Fourth, a party should not assume that a dismissal does not have to be appealed immediately simply because the court may permit further proceedings at a later time (indeed, even years later). Rather, a critical issue is whether the dismissal requires the court to take any further steps to dismiss the case. For example, in the second case discussed above, while the plaintiff could choose to seek to reopen its case potentially years later, the court's dismissal became effective when it was issued in July 2009 and did not require any further action. If the dismissal does not require any further action, then it likely must be appealed within 30 days, whether or not the court might allow the adverse party to seek relief from it at a later time.
Finally, as a practical matter, litigants should err on the side of caution and file an appeal if the dismissal could reasonably be considered final and appealable. If a party takes an appeal prematurely, the circuit court will dismiss it without prejudice to the appellant's right to re-file at the appropriate time. If, however, the appellant fails to take an appeal in a timely manner, the court will dismiss the appeal as untimely, and the appellant will likely lose its chance to challenge the underlying dismissal. Therefore, where the issue presents a close call, counsel would be wise to take a prompt appeal. The relative costs incurred in doing so are significantly outweighed by the potential risk of losing the right to appeal.
Kevin F. Meade is a senior associate at Weil, Gotshal & Manges.

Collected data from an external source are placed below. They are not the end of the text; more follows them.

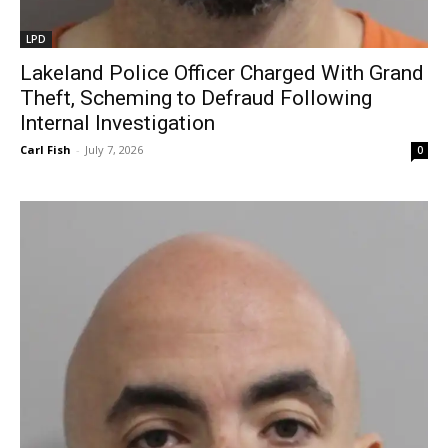
LPD
Lakeland Police Officer Charged With Grand
Theft, Scheming to Defraud Following
Internal Investigation
Carl Fish
-
July 7, 2026
0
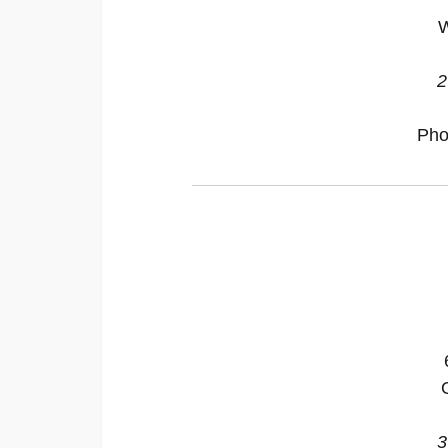
W
2
Pho
3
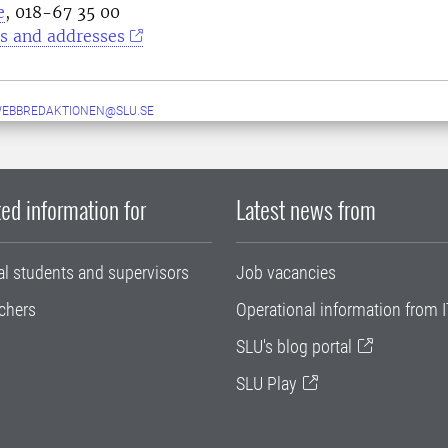
e
, 018-67 35 00
s and addresses
WEBBREDAKTIONEN@SLU.SE
ed information for
Latest news from
al students and supervisors
Job vacancies
chers
Operational information from I
SLU's blog portal
SLU Play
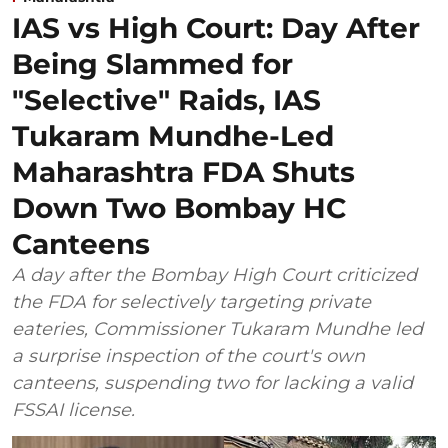
IAS vs High Court: Day After
Being Slammed for
"Selective" Raids, IAS
Tukaram Mundhe-Led
Maharashtra FDA Shuts
Down Two Bombay HC
Canteens
A day after the Bombay High Court criticized
the FDA for selectively targeting private
eateries, Commissioner Tukaram Mundhe led
a surprise inspection of the court's own
canteens, suspending two for lacking a valid
FSSAI license.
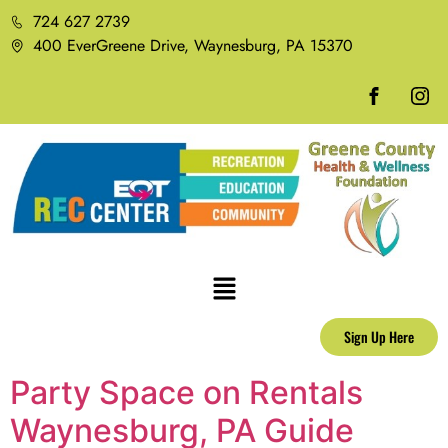
724 627 2739
400 EverGreene Drive, Waynesburg, PA 15370
Sign Up Here
Party Space on Rentals
Waynesburg, PA Guide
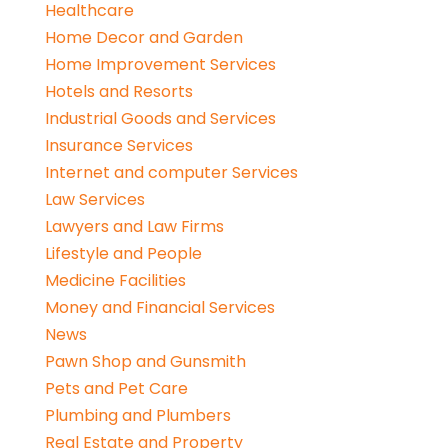
Healthcare
Home Decor and Garden
Home Improvement Services
Hotels and Resorts
Industrial Goods and Services
Insurance Services
Internet and computer Services
Law Services
Lawyers and Law Firms
Lifestyle and People
Medicine Facilities
Money and Financial Services
News
Pawn Shop and Gunsmith
Pets and Pet Care
Plumbing and Plumbers
Real Estate and Property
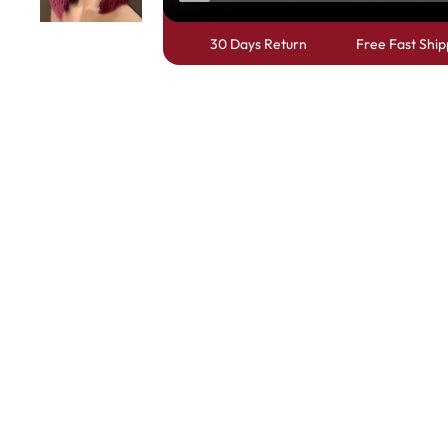
30 Days Return
Free Fast Ship
Skin Melt HD Lace
Wave 13*6 Lace F
Real Hair Transp
Positive Review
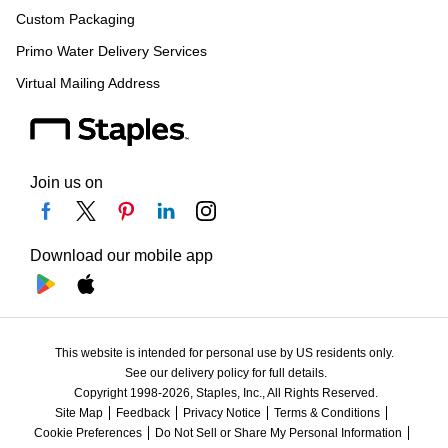
Custom Packaging
Primo Water Delivery Services
Virtual Mailing Address
Join us on
Download our mobile app
This website is intended for personal use by US residents only.
See our delivery policy for full details.
Copyright 1998-2026, Staples, Inc., All Rights Reserved.
Site Map
Feedback
Privacy Notice
Terms & Conditions
Cookie Preferences
Do Not Sell or Share My Personal Information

1. See, e.g., Caitlin v. United States, 324 U.S. 229, 236 (1945); Petereit v. S.B. Thomas Inc., 63 F.3d 1169, 1175 (2d Cir. 1995) ("In this case Thomas purports to invoke our jurisdiction to review a final judgment of the district court. A judgment is considered final when the trial court has conclusively adjudicated all the issues before it and there remains nothing left for it to do but execute the order").